Information shown >>
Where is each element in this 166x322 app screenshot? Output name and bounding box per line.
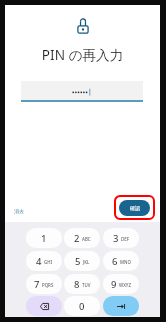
button[interactable]: Next: [103, 296, 139, 316]
staticText: JKL: [83, 259, 90, 265]
staticText: MNO: [120, 259, 131, 265]
staticText: GHI: [44, 259, 53, 265]
button[interactable]: 3: [103, 228, 139, 248]
button[interactable]: 4: [26, 251, 62, 271]
staticText: 7: [34, 278, 40, 291]
staticText: 2: [74, 232, 80, 245]
button[interactable]: 7: [26, 274, 62, 294]
staticText: 消去: [14, 208, 24, 214]
staticText: TUV: [82, 282, 91, 288]
staticText: 1: [41, 232, 47, 245]
button[interactable]: 5: [64, 251, 100, 271]
staticText: DEF: [121, 236, 129, 242]
staticText: PIN の再入力: [5, 45, 160, 64]
staticText: PQRS: [42, 282, 54, 288]
button[interactable]: Backspace: [26, 296, 62, 316]
staticText: 9: [111, 278, 117, 291]
button[interactable]: 1: [26, 228, 62, 248]
staticText: 6: [112, 255, 118, 268]
staticText: 5: [75, 255, 81, 268]
staticText: 8: [74, 278, 80, 291]
staticText: WXYZ: [119, 282, 131, 288]
button[interactable]: 2: [64, 228, 100, 248]
button[interactable]: 0: [64, 296, 100, 316]
button[interactable]: 8: [64, 274, 100, 294]
button[interactable]: 消去: [14, 208, 24, 214]
staticText: 確認: [130, 205, 140, 211]
button[interactable]: 6: [103, 251, 139, 271]
button[interactable]: 9: [103, 274, 139, 294]
staticText: 4: [36, 255, 42, 268]
staticText: ABC: [82, 236, 91, 242]
staticText: 0: [79, 300, 85, 313]
staticText: 3: [113, 232, 119, 245]
button[interactable]: 確認: [114, 195, 155, 220]
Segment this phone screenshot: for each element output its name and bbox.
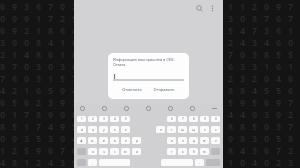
staticText: 5 [60,72,72,84]
button[interactable]: 7 [178,116,187,122]
button[interactable]: э [211,137,220,144]
staticText: 1 [84,132,96,144]
button[interactable]: Clipboard [121,103,132,114]
button[interactable]: ю [200,148,209,155]
button[interactable]: Emoji [99,103,110,114]
staticText: 5 [276,132,288,144]
button[interactable]: 8 [189,116,198,122]
button[interactable]: д [189,137,198,144]
button[interactable]: 2 [88,116,97,122]
staticText: 0 [60,132,72,144]
button[interactable]: й [77,126,86,133]
staticText: 0 [0,12,12,24]
button[interactable]: ж [200,137,209,144]
button[interactable]: у [99,126,108,133]
staticText: 0 [168,72,180,84]
staticText: 1 [216,132,228,144]
button[interactable]: х [211,126,220,133]
staticText: 5 [132,132,144,144]
staticText: 4 [114,117,116,121]
button[interactable]: 4 [110,116,119,122]
button[interactable]: Отправить [150,86,178,93]
button[interactable]: ц [88,126,97,133]
button[interactable]: б [189,148,198,155]
button[interactable]: More [209,103,220,114]
staticText: 0 [24,60,36,72]
staticText: 8 [216,120,228,132]
button[interactable]: м [121,148,130,155]
button[interactable]: щ [189,126,198,133]
button[interactable]: , [88,159,97,166]
staticText: 7 [228,48,240,60]
button[interactable]: 9 [200,116,209,122]
button[interactable]: ч [99,148,108,155]
button[interactable]: 3 [99,116,108,122]
staticText: 2 [12,144,24,156]
button[interactable]: з [200,126,209,133]
button[interactable]: Theme [187,103,198,114]
button[interactable]: ы [88,137,97,144]
button[interactable]: а [110,137,119,144]
button[interactable]: ш [178,126,187,133]
staticText: 7 [48,0,60,12]
button[interactable]: н [156,126,165,133]
staticText: 6 [12,72,24,84]
button[interactable]: р [132,137,141,144]
staticText: 1 [60,36,72,48]
staticText: к [114,128,116,132]
button[interactable]: 6 [167,116,176,122]
button[interactable]: я [88,148,97,155]
button[interactable]: л [178,137,187,144]
button[interactable]: 0 [211,116,220,122]
button[interactable]: е [121,126,130,133]
staticText: 0 [12,36,24,48]
staticText: 6 [276,12,288,24]
staticText: 4 [0,84,12,96]
button[interactable]: Settings [143,103,154,114]
staticText: ж [203,139,206,143]
button[interactable]: More options [206,2,219,15]
staticText: 1 [60,48,72,60]
staticText: 4 [252,156,264,168]
button[interactable]: г [167,126,176,133]
button[interactable]: в [99,137,108,144]
button[interactable]: о [167,137,176,144]
button[interactable]: к [110,126,119,133]
button[interactable]: и [132,148,141,155]
button[interactable]: п [121,137,130,144]
staticText: 9 [276,96,288,108]
button[interactable]: . [195,159,204,166]
button[interactable]: Search [193,2,206,15]
staticText: 7 [288,120,300,132]
button[interactable]: Sticker [77,103,88,114]
staticText: 5 [72,12,84,24]
staticText: 4 [72,132,84,144]
staticText: е [125,128,127,132]
button[interactable]: ф [77,137,86,144]
button[interactable]: т [167,148,176,155]
staticText: 3 [108,108,120,120]
staticText: 6 [60,24,72,36]
button[interactable]: ь [178,148,187,155]
button[interactable]: 1 [77,116,86,122]
button[interactable]: Отменить [119,86,145,93]
staticText: 4 [24,48,36,60]
button[interactable]: Translate [165,103,176,114]
staticText: Информацию вам пришлём в СМС. [113,57,175,62]
button[interactable]: с [110,148,119,155]
staticText: и [136,150,138,154]
staticText: 5 [48,84,60,96]
button[interactable]: 5 [121,116,130,122]
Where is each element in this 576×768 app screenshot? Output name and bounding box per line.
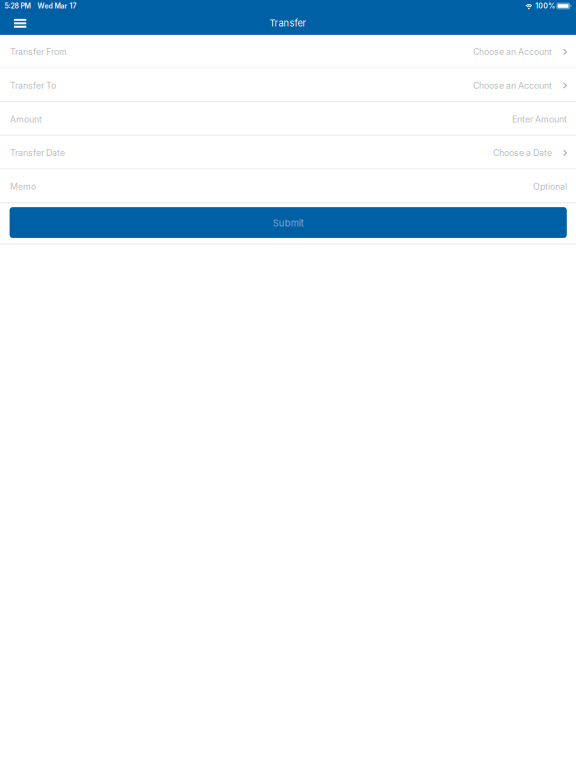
staticText: Enter Amount xyxy=(512,114,567,124)
button[interactable]: Submit xyxy=(10,207,567,238)
button[interactable]: Menu xyxy=(8,12,33,34)
staticText: Choose a Date xyxy=(493,148,552,158)
button[interactable]: Transfer To xyxy=(0,68,576,101)
staticText: Wed Mar 17 xyxy=(38,2,76,10)
staticText: 5:28 PM xyxy=(4,2,30,10)
staticText: Transfer Date xyxy=(10,148,65,158)
button[interactable]: Amount xyxy=(0,102,576,135)
button[interactable]: Transfer Date xyxy=(0,136,576,168)
staticText: 100% xyxy=(535,2,555,10)
staticText: Transfer From xyxy=(10,46,67,57)
staticText: Submit xyxy=(273,218,304,229)
staticText: Amount xyxy=(10,114,42,124)
staticText: Transfer To xyxy=(10,80,56,91)
staticText: Optional xyxy=(533,181,567,192)
button[interactable]: Transfer From xyxy=(0,35,576,67)
button[interactable]: Memo xyxy=(0,170,576,202)
staticText: Choose an Account xyxy=(473,80,552,91)
staticText: Memo xyxy=(10,181,36,192)
staticText: Transfer xyxy=(270,18,306,29)
staticText: Choose an Account xyxy=(473,46,552,57)
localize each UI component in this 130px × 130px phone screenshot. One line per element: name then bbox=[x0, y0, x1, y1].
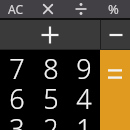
staticText: 2 bbox=[43, 110, 59, 130]
button[interactable]: Divide bbox=[64, 0, 97, 18]
button[interactable]: 2 bbox=[34, 110, 67, 130]
button[interactable]: Equals bbox=[100, 50, 130, 130]
staticText: 3 bbox=[9, 110, 25, 130]
staticText: 8 bbox=[43, 50, 59, 80]
button[interactable]: Plus bbox=[0, 20, 100, 49]
button[interactable]: 5 bbox=[34, 80, 67, 110]
button[interactable]: 7 bbox=[0, 50, 34, 80]
button[interactable]: 1 bbox=[67, 110, 100, 130]
button[interactable]: 6 bbox=[0, 80, 34, 110]
staticText: 1 bbox=[76, 110, 92, 130]
button[interactable]: 8 bbox=[34, 50, 67, 80]
staticText: 7 bbox=[9, 50, 25, 80]
button[interactable]: Percent bbox=[97, 0, 130, 18]
button[interactable]: Multiply bbox=[32, 0, 64, 18]
staticText: % bbox=[108, 0, 119, 18]
button[interactable]: 4 bbox=[67, 80, 100, 110]
staticText: AC bbox=[8, 1, 24, 17]
staticText: 9 bbox=[76, 50, 92, 80]
button[interactable]: 9 bbox=[67, 50, 100, 80]
button[interactable]: Minus bbox=[101, 20, 130, 49]
staticText: 5 bbox=[43, 80, 59, 110]
button[interactable]: AC bbox=[0, 0, 32, 18]
button[interactable]: 3 bbox=[0, 110, 34, 130]
staticText: 4 bbox=[76, 80, 92, 110]
staticText: 6 bbox=[9, 80, 25, 110]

Exercise goal >> Give the count of lines in the listing that hold the word "element", with no other text.

Response below >> 4